Setup Grafana OnCall @Home
Hello visitor! I hope you are fine.
It’s nice to meet you here.
Oh, you are passionate about alerting? Like me! What a coincidence!
OK, I knew, you are here because of the title…
I’m so happy to share with you my passion. What to say to start… hum… did you hear about Grafana OnCall?!
Will it continue like this for long?
It’s totally awesome, let’s talk about it. Come on, take a lemonade and be prepare for the fun!
Fun, really? Oh, God!
What is Grafana OnCall?
Grafana OnCall is an Open Source Software on-call management system developed by Grafana Labs, famous cloud company for products like Grafana and Loki. Their product are awesome, open-source (and we love open-source) and self-hostable.
If you don’t know Grafana’s products well, you could spend the rest of the day to pay attention to them. It will be worth!
An on-call management system starts to be useful when you have several alerts to manage, on-call cycles to handle and lot of people to organize! Grafana and Alert Manager are great to forward alert to a media, but it stays limited for a professionnal usage. Grafana on-call introduces on-call schedule, SMS/Phone alerts and complexe incident management.
General setup
Required material
- Kubernetes cluster (Suggestions: k3s or k3d)
- Grafana instance configured (Oncall’s chart provides its but I prefer to integrate oncall on my instance, don’t you?)
OnCall Installation
Useful links
Default
# Install grafana repository
helm repo add grafana https://grafana.github.io/helm-charts
helm repo update
# Default configuration
helm install \
--wait \
--set base_url=example.com \
--set grafana."grafana\.ini".server.domain=example.com \
release-oncall \
grafana/oncall
Suggested values
That’s probably the main part of why I am writing this article. I had to find a lot of specific configuration and there is not a lot of article/Github issue about it.

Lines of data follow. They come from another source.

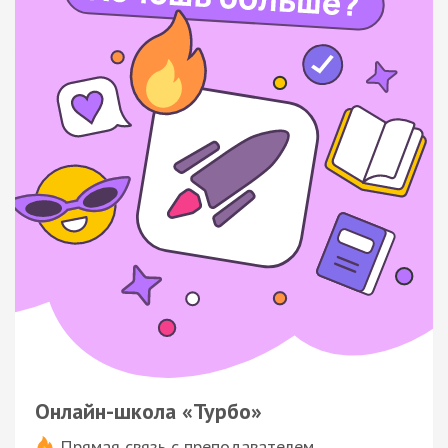
Онлайн-школа «Турбо»
Прямая связь с преподавателем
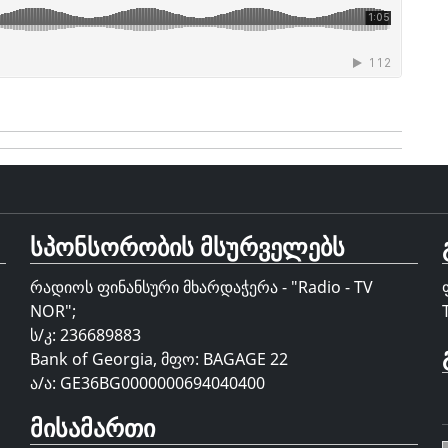
სპონსორობის მსურველებს
რადიოს ფინანსური მხარდაჭერა - "Radio - TV
NOR";
ს/კ: 236689883
Bank of Georgia, მფო: BAGAGE 22
ა/ა: GE36BG0000000694040400
მისამართი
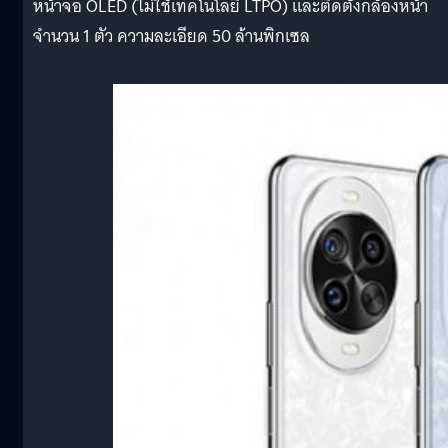
หน้าจอ OLED (ไม่ใช้เทคโนโลยี LTPO) และติดตั้งกล้องหน้า
จำนวน 1 ตัว ความละเอียด 50 ล้านพิกเซล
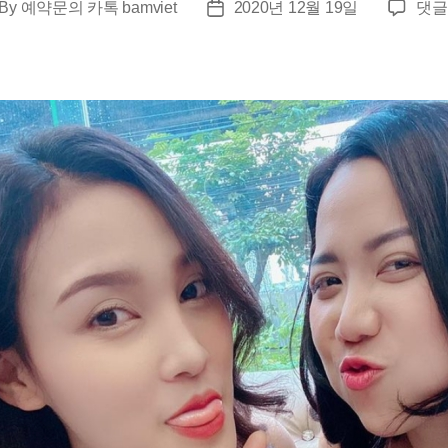
호
By
예약문의 카톡 bamviet
2020년 12월 19일
댓글
st
Post
치
thor
date
민
밤
문
화
황
제
패
키
지
여
행
추
천
및
가
격
그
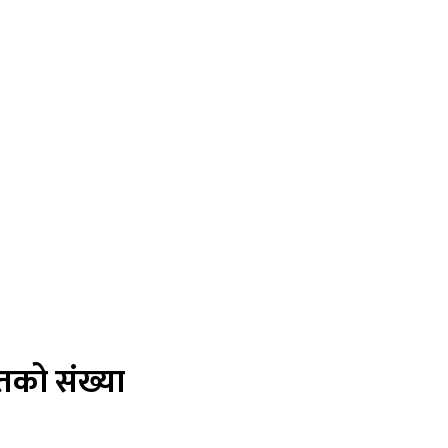
ितको संख्या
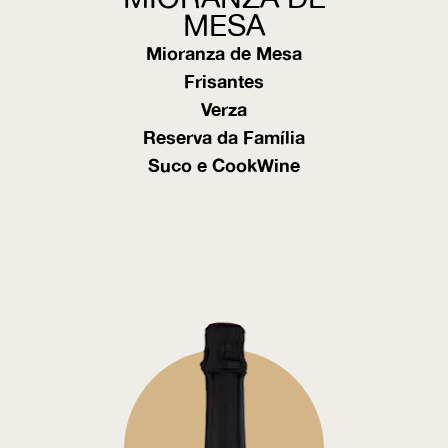
MESA
Mioranza de Mesa
Frisantes
Verza
Reserva da Família
Suco e CookWine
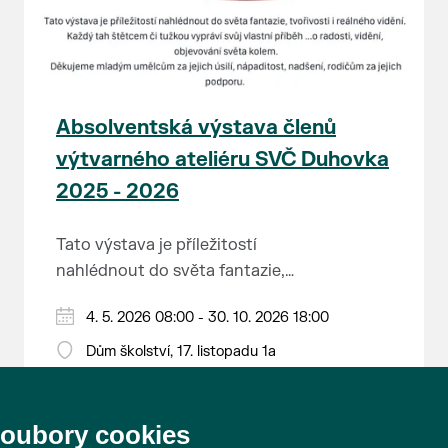
Absolventská výstava členů
výtvarného ateliéru SVČ Duhovka
2025 - 2026
Tato výstava je příležitostí
nahlédnout do světa fantazie,
tvořivosti i reálného vidění. Každý
Děkujeme mladým umělcům za
4. 5. 2026 08:00 - 30. 10. 2026 18:00
tah štětcem či tužkou vypráví svůj
jejich úsilí, nápaditost, nadšení,
vlastní příběh... o radosti, vidění,
Dům školství, 17. listopadu 1a
rodičům za jejich podporu.
objevování světa kolem.
Přejeme vám, ať vás výtvarná dílka
potěší, inspirují a překvapí svou
soubory cookies
upřímností.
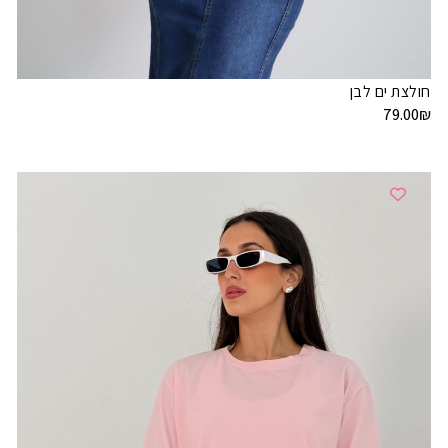
חולצת ים לבן
79.00
₪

Here it’s my final values file with the correct configuration.
base_url: oncall.example.org
base_url_protocol: https
env:
# https://community.grafana.com/t/grafana-oss-oncall-invalid-token-for-cloud/109543/8
# Author's note: It seems to be this URL for every european users. Maybe in your case it might be different.
# Anyway, when you create a token on Grafana Cloud, they give you an URL... that might be the correct one to use.
GRAFANA_CLOUD_ONCALL_API_URL: https://oncall-prod-eu-west-0.grafana.net/oncall
ui:
# Author's note: when enabled, it requires a Docker image which is not public
enabled: false # Seems to be a private project
oncall:
devMode: false
mirageCipherIV: random-16-bytes-string
ingress:
enabled: true
# Author's note: add your favorite ingress configuration
ingress-nginx:
enabled: false
externalGrafana:
# Author's note: I use my grafana instance. Don't forget to add the port when
# your use internal DNS!
url: http://my-grafana-service.monitoring:3000
database:
type: postgresql
# It was easier to configure it and nevertheless I think it's better to have the persistence
# layer in a secured postgres, thus we don't give much attention to our testing project's persitence, PVC, etc...
externalPostgresql:
host: db_host
port: 5432
db_name: db_name
user: db_user
password: db_password
# Use an existing secret for the database password
existingSecret:
# The key in the secret containing the database password
passwordKey:
# Extra options (see example below)
# Reference: https://www.postgresql.org/docs/current/libpq-connect.html#LIBPQ-PARAMKEYWORDS
options:
# options: >-
# sslmode=verify-full
# sslrootcert=/mnt/postgres-tls/ca.crt
# sslcert=/mnt/postgres-tls/client.crt
# sslkey=/mnt/postgres-tls/client.key
# Author's note: we use our own Grafana instance
grafana:
enabled: false
cert-manager:
enabled: false
mariadb:
enabled: false
# Author's note: we use our own PostgreSQL instance
postgresql:
enabled: false
redis:
enabled: true
architecture: standalone
auth:
enabled: true
master:
# Author's note: personnal opinion, I don't like stateful app
# so if it's not necessary, I let applications lose their data
# Please do as you want!
persistence:
enabled: false
# Author's note: Rabbitmq was pretty hard to correctly configure. It's my working configuration.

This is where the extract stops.